Nicholson’s expeditions have often formed the basis for this work. In the 1990s, he collected a cloud-forest sugar maple in the Mexican biosphere preserve El Cielo. A relative of the familiar, colorful New England tree, the Mexican maple is the rarest species in North America. But Nicholson’s collected tree proved resistant to propagation. For years, it stood as a single exemplar in the Lyman Conservatory, one of only two known wild-collected cloud-forest sugar maples in the country.
This year, however, Nicholson and Maasch managed to propagate the maple using extremely high-strength hormone treatments on cuttings. They’re now working with the U.S. National Arboretum in Washington, D.C., to conduct molecular genetic analysis on the tree to learn more about its genetic makeup.
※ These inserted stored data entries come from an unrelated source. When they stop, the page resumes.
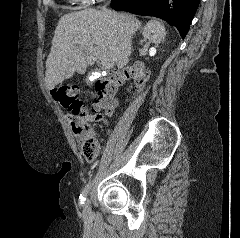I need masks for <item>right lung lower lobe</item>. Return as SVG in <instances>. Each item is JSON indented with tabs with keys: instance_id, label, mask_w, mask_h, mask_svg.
I'll list each match as a JSON object with an SVG mask.
<instances>
[{
	"instance_id": "right-lung-lower-lobe-1",
	"label": "right lung lower lobe",
	"mask_w": 240,
	"mask_h": 238,
	"mask_svg": "<svg viewBox=\"0 0 240 238\" xmlns=\"http://www.w3.org/2000/svg\"><path fill=\"white\" fill-rule=\"evenodd\" d=\"M200 0H112L114 10L155 16L173 24L184 38Z\"/></svg>"
}]
</instances>
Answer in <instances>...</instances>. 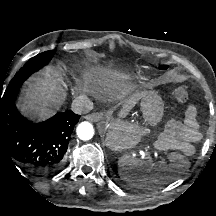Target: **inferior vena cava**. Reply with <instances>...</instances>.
Wrapping results in <instances>:
<instances>
[{"mask_svg":"<svg viewBox=\"0 0 216 216\" xmlns=\"http://www.w3.org/2000/svg\"><path fill=\"white\" fill-rule=\"evenodd\" d=\"M71 109L76 114H85L93 109V102L86 96L80 95L73 100Z\"/></svg>","mask_w":216,"mask_h":216,"instance_id":"602c4592","label":"inferior vena cava"}]
</instances>
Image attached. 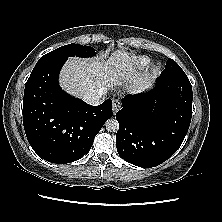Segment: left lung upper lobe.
<instances>
[{
  "mask_svg": "<svg viewBox=\"0 0 222 222\" xmlns=\"http://www.w3.org/2000/svg\"><path fill=\"white\" fill-rule=\"evenodd\" d=\"M162 77H174V78H187L185 72L181 67L172 59H168L166 67L161 73Z\"/></svg>",
  "mask_w": 222,
  "mask_h": 222,
  "instance_id": "1",
  "label": "left lung upper lobe"
}]
</instances>
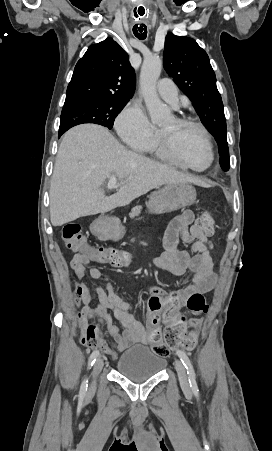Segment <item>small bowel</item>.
I'll return each instance as SVG.
<instances>
[{
  "mask_svg": "<svg viewBox=\"0 0 272 451\" xmlns=\"http://www.w3.org/2000/svg\"><path fill=\"white\" fill-rule=\"evenodd\" d=\"M193 213L184 211L165 226L163 252L152 261V264L175 275L191 274L192 282L173 293H165L156 286H146L143 293L147 296V316L159 315L165 323H172L179 318V311L188 303L190 295L204 294L211 291L217 281L213 268L211 251L213 244L208 238L199 237V228L193 224ZM191 245L189 250L178 248L179 241ZM93 263H106L103 256L88 255ZM72 267V265H71ZM78 282L75 285L76 301L81 305L77 315L78 329L83 332L89 321L99 323L106 328L116 343V349L102 347L103 352L112 360L133 344H145L148 332L143 324L132 313L133 306L126 302L114 290L110 277L97 267L86 270L85 274H75ZM90 277L94 281L102 280L105 286L94 288L96 302L84 282ZM109 310L121 322L124 329L116 326Z\"/></svg>",
  "mask_w": 272,
  "mask_h": 451,
  "instance_id": "obj_1",
  "label": "small bowel"
}]
</instances>
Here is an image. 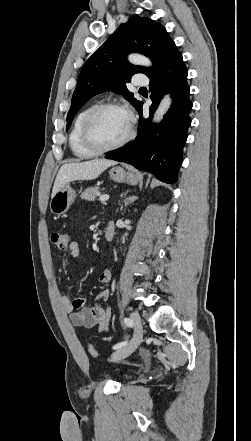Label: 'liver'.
I'll use <instances>...</instances> for the list:
<instances>
[{"mask_svg":"<svg viewBox=\"0 0 251 441\" xmlns=\"http://www.w3.org/2000/svg\"><path fill=\"white\" fill-rule=\"evenodd\" d=\"M116 161L94 159L84 162L66 163L61 166L56 176L52 196L67 184L77 180H92L97 178L105 169L116 165Z\"/></svg>","mask_w":251,"mask_h":441,"instance_id":"1","label":"liver"}]
</instances>
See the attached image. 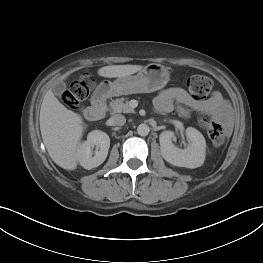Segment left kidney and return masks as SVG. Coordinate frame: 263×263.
Segmentation results:
<instances>
[{
  "mask_svg": "<svg viewBox=\"0 0 263 263\" xmlns=\"http://www.w3.org/2000/svg\"><path fill=\"white\" fill-rule=\"evenodd\" d=\"M172 131H164L159 136L162 157L170 164L178 167L197 168L205 160L206 141L203 135L195 128L186 129L189 144L184 149L177 148L172 143Z\"/></svg>",
  "mask_w": 263,
  "mask_h": 263,
  "instance_id": "obj_1",
  "label": "left kidney"
}]
</instances>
Through the analysis, Nicholson also hopes to discover how the cloud-forest sugar maple adapted to climate change. Maples likely first migrated to Mexico during glacial periods. It’s unclear whether they’ve now kept the hardiness to cold of their northern cousins. Genetic work might answer this and other questions about how the species has changed.
Such plant collection, says Nicholson, frequently offers unexpected opportunities for collaboration. “You might collect a plant ... and it might sit there for 20, 30, 50 years, and then it suddenly becomes an important tool for someone’s research,” he says. From his El Cielo trip, “five of the plants I collected in that one day ended up in peer-reviewed research papers, because we were the only ones who had them.”
The samples from the collecting expeditions spawn work in medicinal therapy research, genetic analyses and horticultural breeding.
In 2003, for example, Nicholson and his colleagues analyzed a Mexican yew, Taxus globosa, for possible medicinal use. Close relatives of the yew were known to contain a potent anticancer compound called taxol. But the genetic diversity of the Taxus genus, as well as which species contained the most taxol, remained unknown.
Nicholson and his collaborators gathered Taxus species from Scandinavia, the Philippines, Vietnam, Korea and Mexico. The Mexican Taxus globosa plant material they collected and analyzed contained over 35 percent more taxol than any previously tested Taxus species—potentially making the tree a new economic crop for Mexico. The work, co-authored with Mexican collaborator Eduardo Estrada, was published in Botánica Económica y Etnobotánica.
With the help of Jacqueline Maasch ’16, Nicholson has successfully propagated a cloud-forest sugar maple from a sample he collected in Mexico in the 1990s. It is one of only two known wild-collected samples of this tree in the United States.
But Nicholson is proudest of his work in protecting endangered species. One tree that he collected in Florida, the stinking cedar or Torreya taxifolia, is expected to become extinct in the wild. Only a few hundred wild trees remain. Nicholson’s efforts have produced thousands of rooted cuttings now housed in botanic gardens and preserves worldwide.
Botanic gardens, he says, must now play a greater role in harboring such species.
“Given the way population growth and climate change are coupling to create a decline in wild areas and to change conditions so quickly that plants can’t migrate or adapt, we’re going to see more and more plants be listed as endangered,” he says. “I don’t know that botanic gardens have risen to that challenge to the degree they should, yet.”